• **Problem details**:
Would you go through the records below and copy each line with the string "screenshot"?

• **Material shown**:

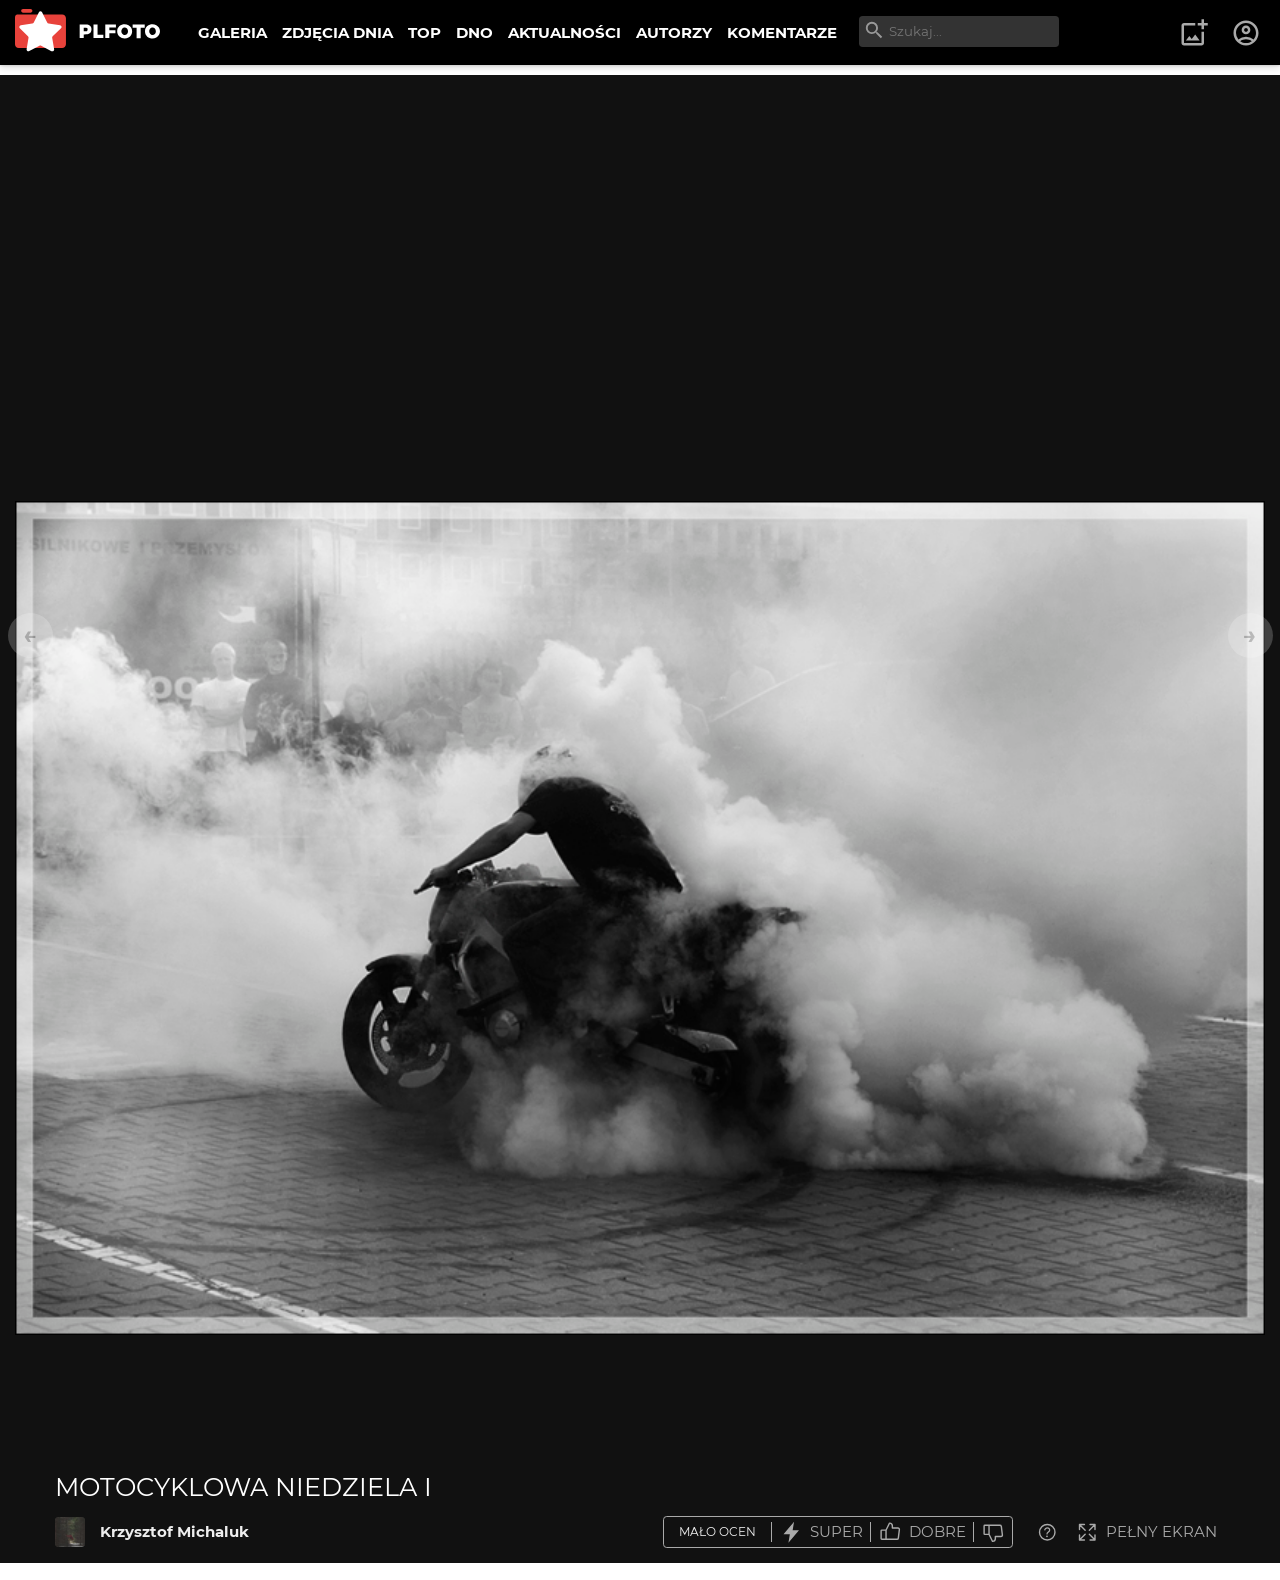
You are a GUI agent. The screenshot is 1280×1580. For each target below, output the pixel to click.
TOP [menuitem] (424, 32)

==

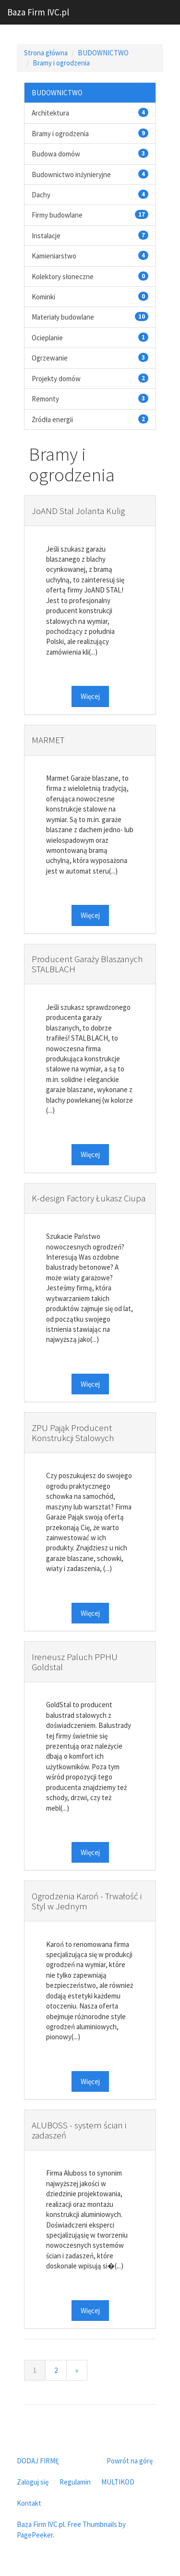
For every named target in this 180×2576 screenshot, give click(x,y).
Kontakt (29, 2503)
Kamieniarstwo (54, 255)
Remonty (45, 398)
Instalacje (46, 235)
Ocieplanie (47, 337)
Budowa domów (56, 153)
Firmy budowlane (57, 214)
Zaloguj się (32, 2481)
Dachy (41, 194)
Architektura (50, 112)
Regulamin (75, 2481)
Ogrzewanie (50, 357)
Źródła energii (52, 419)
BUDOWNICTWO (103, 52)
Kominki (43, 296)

• **Answer below**:
You are a GUI agent. The screenshot is 1280×1580. For each target below, output the pixel to click.
For every named target in this 180×2576 screenshot, give click(x,y).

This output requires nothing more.